The Execution of Carey Dean Moore and Subsequent Protests
The execution of Moore was expected to take no longer than 15 minutes yet he was not pronounced dead until 23 minutes after the first drug was administered. Mr. Moore was reported to breath heavily and cough at one point with his face turning bright red then purple. This was stated by four Nebraska journalists selected as witnesses to the execution.
Many, including those in favor of the death penalty, have concerns due to the journalists account, fearing it could mean that something possibly went wrong. The executive director of the nonprofit Death Penalty Information Center, was one of those who worried about the outcome of the Nebraska execution.
“I can’t tell from the description whether it’s an indication of an execution gone bad or there are just question marks,” Mr. Dunham said. He added that the description of Mr. Moore coughing and his face reddening were troubling.

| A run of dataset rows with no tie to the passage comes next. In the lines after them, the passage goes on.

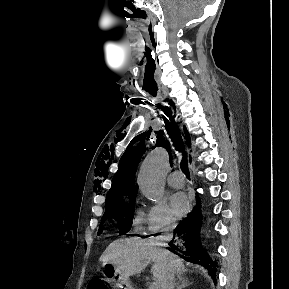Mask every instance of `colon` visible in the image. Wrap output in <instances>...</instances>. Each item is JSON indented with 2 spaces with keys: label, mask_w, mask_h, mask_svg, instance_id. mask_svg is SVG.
I'll return each instance as SVG.
<instances>
[{
  "label": "colon",
  "mask_w": 289,
  "mask_h": 289,
  "mask_svg": "<svg viewBox=\"0 0 289 289\" xmlns=\"http://www.w3.org/2000/svg\"><path fill=\"white\" fill-rule=\"evenodd\" d=\"M87 289H109V287L102 279L94 278L88 283Z\"/></svg>",
  "instance_id": "obj_1"
}]
</instances>
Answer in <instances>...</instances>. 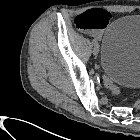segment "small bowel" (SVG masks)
Here are the masks:
<instances>
[{
  "label": "small bowel",
  "mask_w": 140,
  "mask_h": 140,
  "mask_svg": "<svg viewBox=\"0 0 140 140\" xmlns=\"http://www.w3.org/2000/svg\"><path fill=\"white\" fill-rule=\"evenodd\" d=\"M95 35H96V36H99V33H96Z\"/></svg>",
  "instance_id": "small-bowel-1"
}]
</instances>
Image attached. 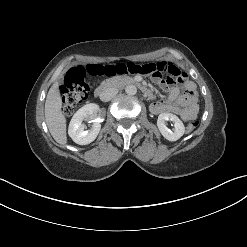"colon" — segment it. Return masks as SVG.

The uncertainty regarding whether or not Moore suffered while being executed has served to re-energize anti-death penalty protests. Among many physicians protesting the new drug cocktail is Dr. Joel Zivot, associate professor of anesthesiology and surgery at Emory University School of Medicine. He believes the new fentanyl drug cocktail almost guarantees suffering, a clear violation of the Eighth Amendment which opposes cruel and unusual punishment. He said that no one could be certain that Moore wasn’t suffering as potassium chloride burned through his body to make his heart stop. Zivot added that the cisatracurium would not have impaired his senses but simply caused him to be unable to struggle or express discomfort as he choked to death.
“The state here has successfully created a combination of drugs that will cause maximum pain. But outwardly it will look as if the prisoner is OK,” Zivot claimed. “And that I think is a clear violation of the Eighth Amendment of the U.S. Constitution, and is unambiguously cruel.”